Steve Worrall
- Born: 23 September 1991 (age 34) St Helens, Merseyside, England
- Nationality: British

Career history

Great Britain
- 2010–2011, 2018, 2025: Scunthorpe
- 2012–2013, 2015–2017, 2019: Newcastle
- 2013: King's Lynn
- 2013: Redcar
- 2013: Stoke
- 2014: Cradley
- 2014: Edinburgh
- 2014: Swindon
- 2015–2021: Belle Vue
- 2020–2023: Poole
- 2022–2023: Wolverhampton
- 2024: Birmingham
- 2024: Glasgow

Poland
- 2017–2018: Rawicz
- 2023–2024: Daugavpils

Team honours
- 2017: tier 1 KO Cup winner
- 2014, 2021, 2022: tier 2 champions
- 2014, 2021, 2022: tier 2 KO Cup winner
- 2014: tier 2 League Cup
- 2011, 2014: tier 3 champions

= Steve Worrall =

British speedway rider (born 1991)

Steven Edward Worrall (born 23 September 1991) is a motorcycle speedway rider from England.

== Career ==
Born in St Helens, the twin brother of Richie Worrall, Steve competed in motocross before taking up speedway in 2009 and had his first competitive season in 2010 with Scunthorpe Saints in the National League. In 2011, he was part of the combined Scunthorpe/Sheffield team that won the league, and the same year finished as runner up to Tai Woffinden in the British Under-21 Championship.
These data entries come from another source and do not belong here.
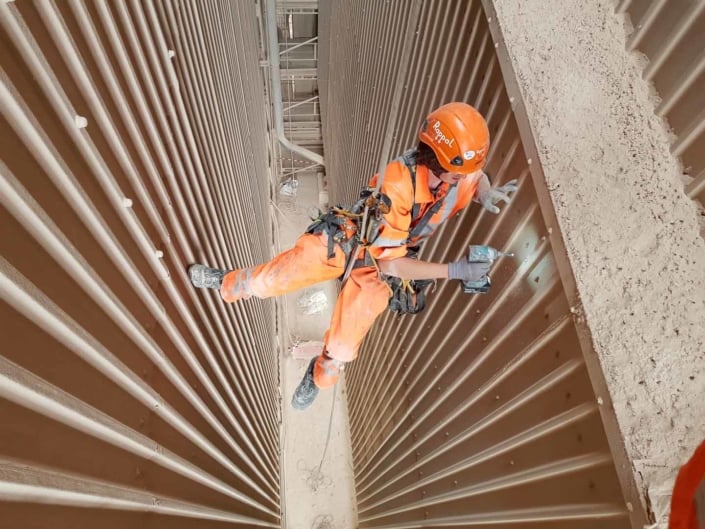 You are a GUI agent. You are given a task and a screenshot of the screen. Output one action in this format:
    pyautogui.click(x=<x>, y=<y>)
    Task: Click on the bannister
    This screenshot has width=705, height=529.
    Given the screenshot: What is the action you would take?
    pyautogui.click(x=312, y=109), pyautogui.click(x=311, y=48), pyautogui.click(x=286, y=7)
In 2012, Worrall moved up to the Premier League, riding for Newcastle Diamonds along with his brother, a season interrupted by a broken leg sustained in July.

Worrall stayed at Newcastle in 2013 but after losing confidence dropped down to the National League, riding for King's Lynn Young Stars and then Stoke Potters. He returned to the Premier League later that season with Redcar Bears, replacing the injured Max Dilger.

In 2014, Worrall rode for Swindon Robins in the Elite League via the fast track draft system, and was part of the Premier League, League Cup, and Premier League Knockout Cup-winning record breaking
Edinburgh Monarchs team, while also riding for Cradley Heathens in the National League, that team also winning multiple trophies. Worrall came close to individual honours, finishing as runner up to Danny Halsey in the National League Riders' Championship. He was voted by readers of the Swindon Advertiser as the Robins Rider of the Year.

In late 2014, Worrall was signed by Belle Vue Aces for the 2015 Elite League season, and signed to return to Newcastle Diamonds in the Premier League.

Worrall reached the Elite League Grand Final with the Belle Vue Aces against the Poole Pirates in September 2015. Worrall remained with Belle Vue for six seasons and won the 2017 Division 1 KO Cup. He also rode for Newcastle and Scunthorpe in division 2.

In 2020, Worrall joined the Poole Pirates in the SGB Championship and in 2021 Worrall helped Poole win the league and cup double.

In 2022, Worrall rode for the Wolverhampton Wolves in the SGB Premiership 2022 and remained with Poole in the SGB Championship 2022. With Poole, he was part of the team that retained the tier 2 League and KO Cup double crown.

In 2023, Worrall re-signed for Wolves for the SGB Premiership 2023 and also re-signed for Poole for the SGB Championship 2023, where he was named the team captain after taking over from the departing Danny King. He finished runner-up behind Dan Bewley in the 2023 British Speedway Championship, which qualified him to compete in the 2023 British Grand Prix as the wild card rider.

Following the demise of Wolverhampton, Worrall signed for Birmingham Brummies for the 2024 Premiership season. and signed for Glasgow Tigers for the 2024 Championship season.

Worrall returned to Scunthorpe Scorpions for the SGB Championship 2025.